Let's hammer out a policy on applying the 21st century's crowdsourcing technologies and solutions to municipal issues.
1. Empty homes: brought to the fore this week by Channel Four's 'The Great British Property Scandal' run neatly in tandem with their Dispatches segment on 'Landlords from hell', this is all about sorting out the housing crisis using homes that already exist but for some reason currently stand empty, often whole streets or even neighbourhoods at a time. Landlords from hell covers the corruption in the rental markets, and how people are forced to live in these squalid conditions for the sake of a landlord like Dave Wells' profits.
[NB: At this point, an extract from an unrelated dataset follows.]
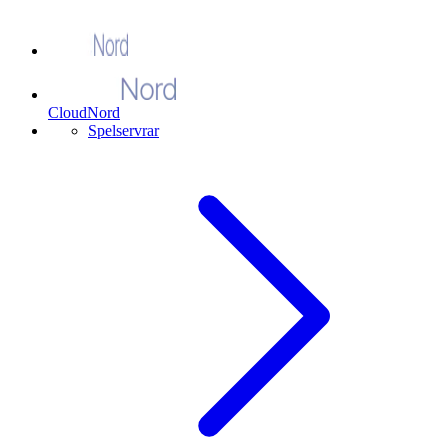
CloudNord
Spelservrar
Often the homes that have stood empty for 10 years are in better nick. http://www.channel4.com/programmes/dispatches/
Channel Four have created a crowdsourcing tool for reporting empty homes here: http://www.channel4.com/programmes/the- ... -an-empty/
2. FixMyStreet: This tool has already proven very successful in making it easy to report street and street furniture defects and issues to the local council anywhere in the country. http://www.fixmystreet.com or a similar service (thinking competition here) should be suggested as a preferred tool to all councils.
3. FixMyTransport: This comes from the same people as FixMyStreet, http://www.mysociety.org and is at http://www.fixmytransport.com . This one's all about sorting out the public transport system, from crumbling train stations to raised bus stop kerbs.
I say the Pirate Party should work with these sorts of tools and integrate them as a general idea into policy.
EDIT: And why not refurbish these empty homes in the greenest and most sustainable ways possible, and integrate THAT into the policy?